In the following example, a distributed join is executed against a four node cluster to return data about customers and their orders. Before executing a PROFILE
statement, it’s best to first execute an EXPLAIN
statement to understand the execution path for a query. EXPLAIN
may also inform you that you should first run an ANALYZE
statement to ensure the database has the most up-to-date statistics on its data.
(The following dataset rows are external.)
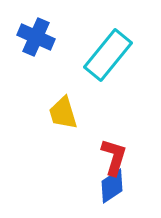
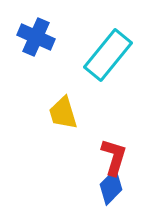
blue diamond: moved 1 px left, 1 px down; rotated 12 degrees counterclockwise
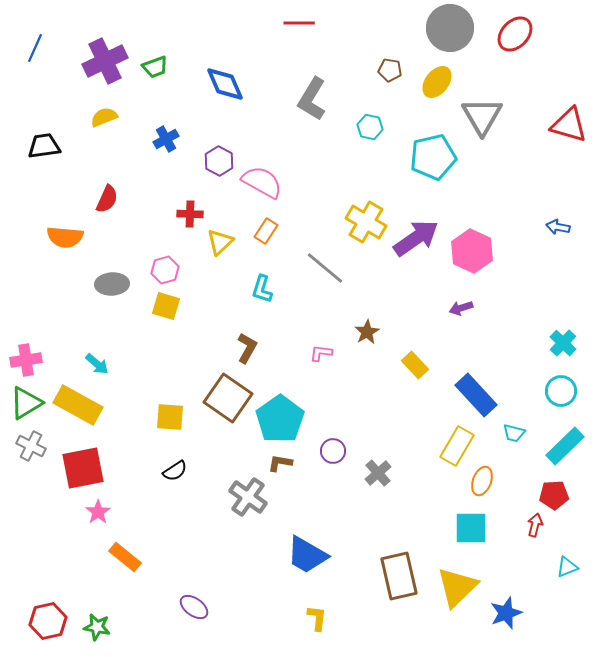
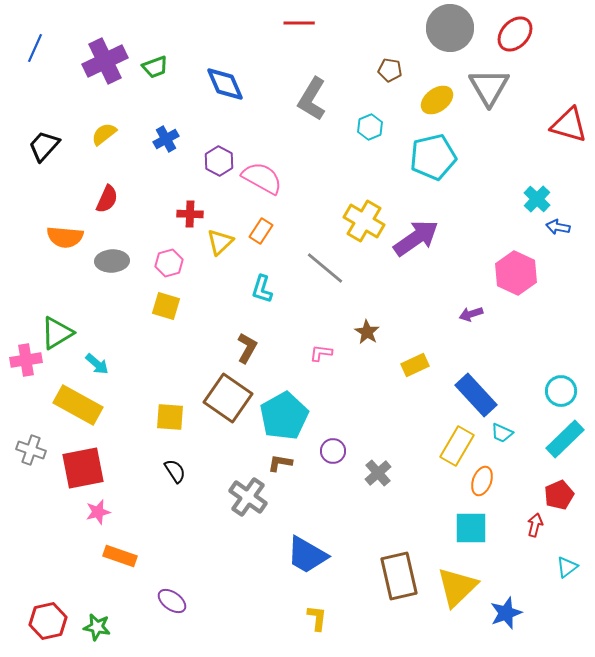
yellow ellipse at (437, 82): moved 18 px down; rotated 16 degrees clockwise
gray triangle at (482, 116): moved 7 px right, 29 px up
yellow semicircle at (104, 117): moved 17 px down; rotated 16 degrees counterclockwise
cyan hexagon at (370, 127): rotated 25 degrees clockwise
black trapezoid at (44, 146): rotated 40 degrees counterclockwise
pink semicircle at (262, 182): moved 4 px up
yellow cross at (366, 222): moved 2 px left, 1 px up
orange rectangle at (266, 231): moved 5 px left
pink hexagon at (472, 251): moved 44 px right, 22 px down
pink hexagon at (165, 270): moved 4 px right, 7 px up
gray ellipse at (112, 284): moved 23 px up
purple arrow at (461, 308): moved 10 px right, 6 px down
brown star at (367, 332): rotated 10 degrees counterclockwise
cyan cross at (563, 343): moved 26 px left, 144 px up
yellow rectangle at (415, 365): rotated 72 degrees counterclockwise
green triangle at (26, 403): moved 31 px right, 70 px up
cyan pentagon at (280, 419): moved 4 px right, 3 px up; rotated 6 degrees clockwise
cyan trapezoid at (514, 433): moved 12 px left; rotated 10 degrees clockwise
gray cross at (31, 446): moved 4 px down; rotated 8 degrees counterclockwise
cyan rectangle at (565, 446): moved 7 px up
black semicircle at (175, 471): rotated 90 degrees counterclockwise
red pentagon at (554, 495): moved 5 px right; rotated 20 degrees counterclockwise
pink star at (98, 512): rotated 20 degrees clockwise
orange rectangle at (125, 557): moved 5 px left, 1 px up; rotated 20 degrees counterclockwise
cyan triangle at (567, 567): rotated 15 degrees counterclockwise
purple ellipse at (194, 607): moved 22 px left, 6 px up
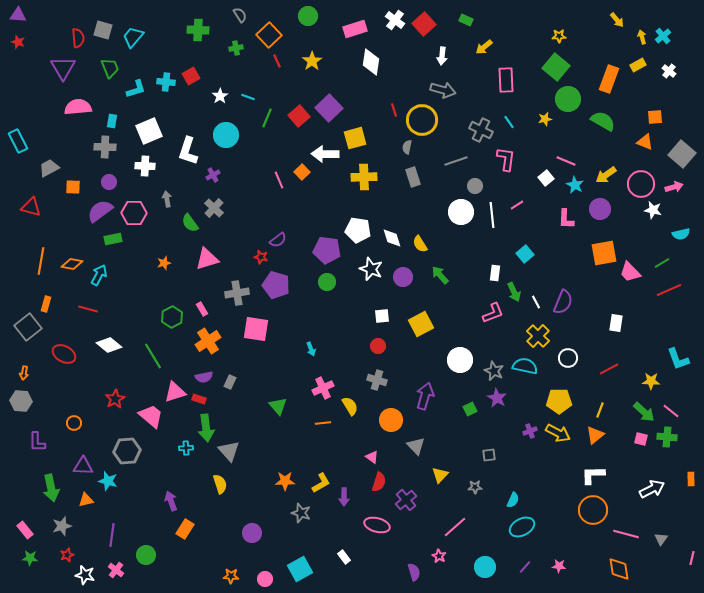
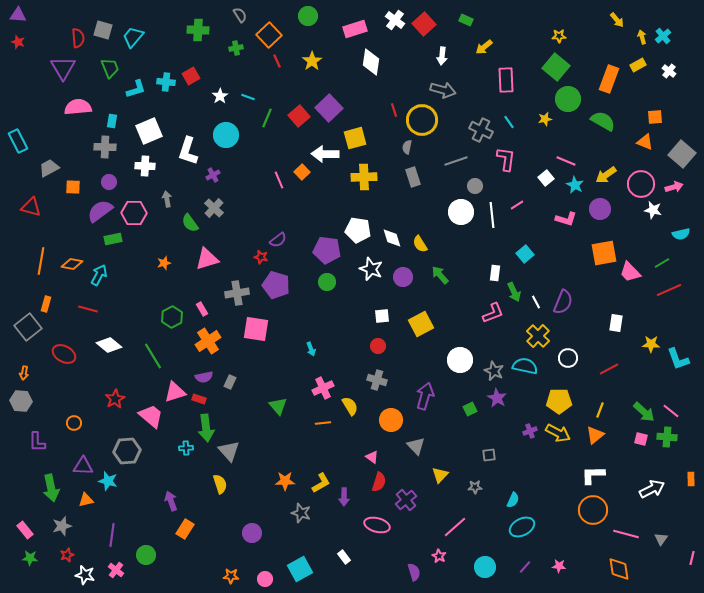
pink L-shape at (566, 219): rotated 75 degrees counterclockwise
yellow star at (651, 381): moved 37 px up
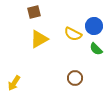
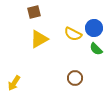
blue circle: moved 2 px down
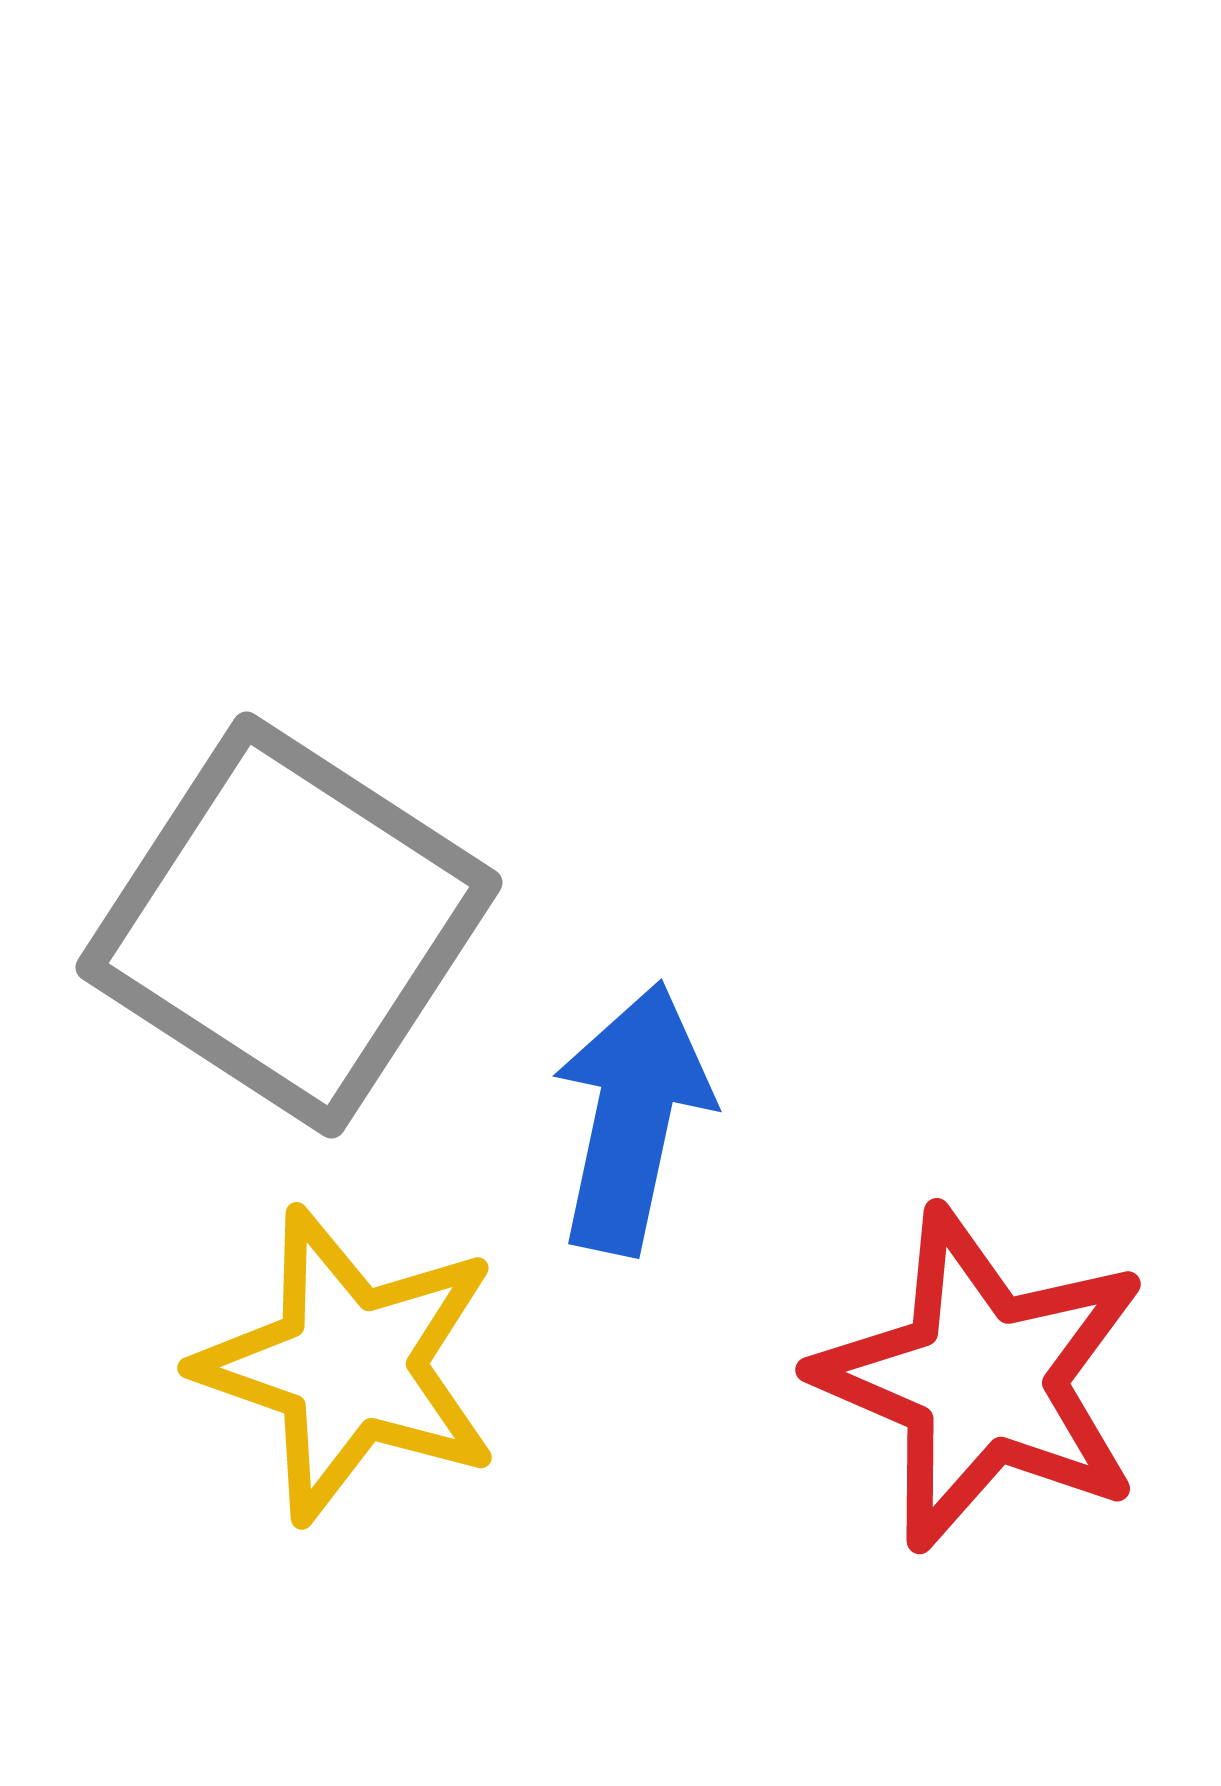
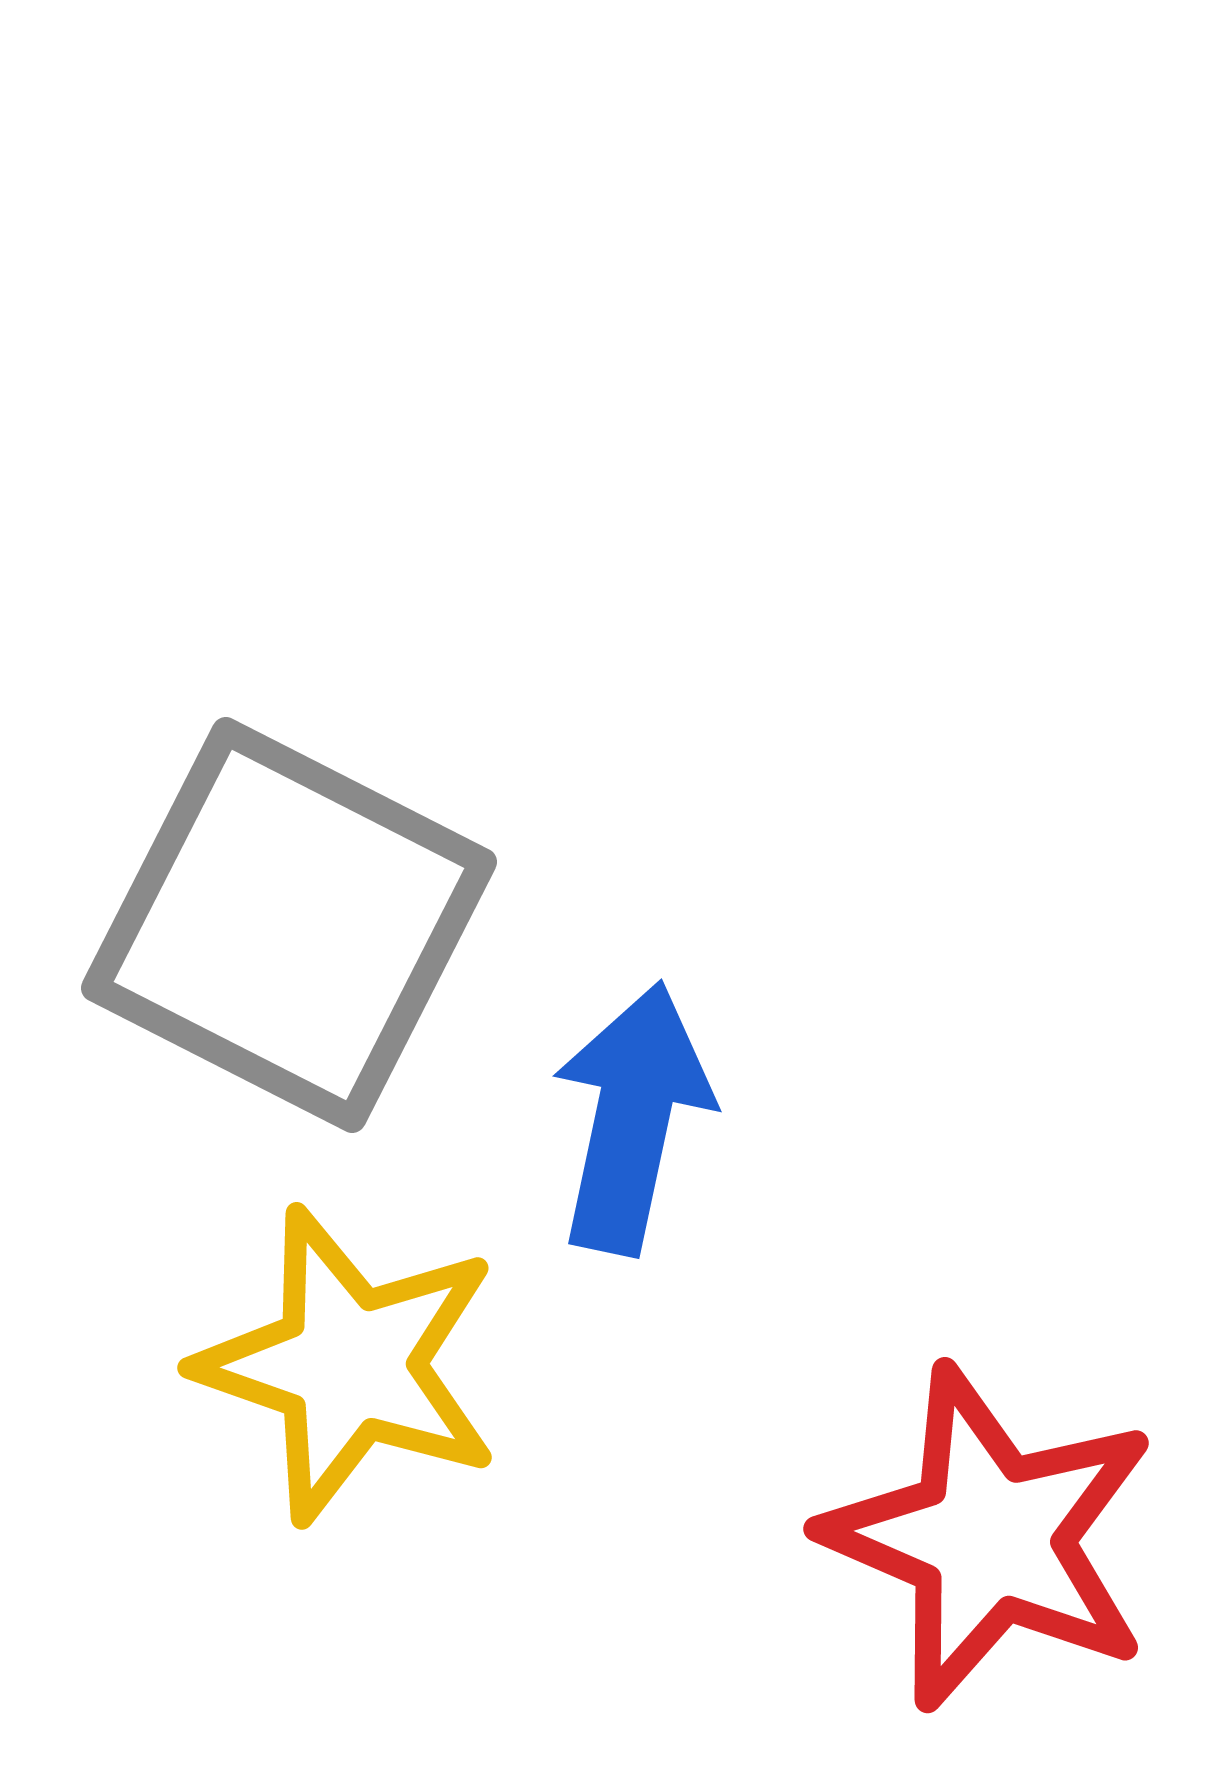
gray square: rotated 6 degrees counterclockwise
red star: moved 8 px right, 159 px down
memsql> EXPLAIN SELECT COUNT(*) FROM orders o INNER JOIN customer c ON o.custkey = c.custkey;
+--------------------------------------------------------------------------------------------------------------------------------------+
| EXPLAIN |
+--------------------------------------------------------------------------------------------------------------------------------------+
| Project [CAST(COALESCE($0,0) AS SIGNED) AS `count(*)`] |
| Aggregate [SUM(remote_0.`count(*)`) AS $0] |
| Gather partitions:all est_rows:1 alias:remote_0 |
| Project [`count(*)`] est_rows:1 est_select_cost:3308565 |
| Aggregate [COUNT(*) AS `count(*)`] |
| NestedLoopJoin |
| |---IndexSeek memsql_demo.customer AS c, PRIMARY KEY (custkey) scan:[custkey = r0.custkey] est_table_rows:150000 est_filtered:150000 |
| TableScan r0 storage:list stream:no |
| Repartition [o.custkey] AS r0 shard_key:[custkey] est_rows:1102855 |
| TableScan memsql_demo.orders AS o, PRIMARY KEY (orderkey) est_table_rows:1102855 est_filtered:1102855 |
+--------------------------------------------------------------------------------------------------------------------------------------+
10 rows in set (0.00 sec)
From this EXPLAIN
statement, it’s clear that a repartition is required, and that a nested loop join will be performed. Now you can run the PROFILE
statement with the same SELECT
query to gather resource usage metrics.
memsql> PROFILE SELECT COUNT(*) FROM orders o INNER JOIN customer c ON o.custkey = c.custkey;
+----------+
| count(*) |
+----------+
| 1102855 |
+----------+
1 row in set (0.17 sec)
The PROFILE
statement will output the same results as the inner SELECT
statement, but it has also gathered resource usage metrics. To see the metrics, you must run the SHOW PROFILE
statement.
memsql> SHOW PROFILE;
+-----------------------------------------------------------------------------------------------------------------------------------------------------------+
| PROFILE |
+-----------------------------------------------------------------------------------------------------------------------------------------------------------+
| Project [CAST(COALESCE($0,0) AS SIGNED) AS `count(*)`] actual_rows: 1 network_traffic: 0.008000 KB |
| Aggregate [SUM(remote_0.`count(*)`) AS $0] actual_rows: 32 |
| Gather partitions:all est_rows:1 alias:remote_0 actual_rows: 32 exec_time: 71ms |
| Project [`count(*)`] est_rows:1 est_select_cost:3308565 actual_rows: 32 network_traffic: 0.192000 KB |
| Aggregate [COUNT(*) AS `count(*)`] actual_rows: 1102855 |
| NestedLoopJoin actual_rows: 1102855 |
| |---IndexSeek memsql_demo.customer AS c, PRIMARY KEY (custkey) scan:[custkey = r0.custkey] est_table_rows:150000 est_filtered:150000 actual_rows: 1102855 |
| TableScan r0 storage:list stream:no actual_rows: 1102855 exec_time: 70ms |
| Repartition [o.custkey] AS r0 shard_key:[custkey] est_rows:1102855 actual_rows: 1102855 network_traffic: 6904.042969 KB |
| TableScan memsql_demo.orders AS o, PRIMARY KEY (orderkey) est_table_rows:1102855 est_filtered:1102855 actual_rows: 1102855 exec_time: 57ms |
+-----------------------------------------------------------------------------------------------------------------------------------------------------------+
10 rows in set (0.00 sec)
After the SHOW PROFILE
statement has been executed, you can see from the example above that actual rows, network traffic, and execution time have been appended to the end of the execution tree lines. The Repartition
operation was a particularly expensive operation, requiring nearly 7MB of network traffic.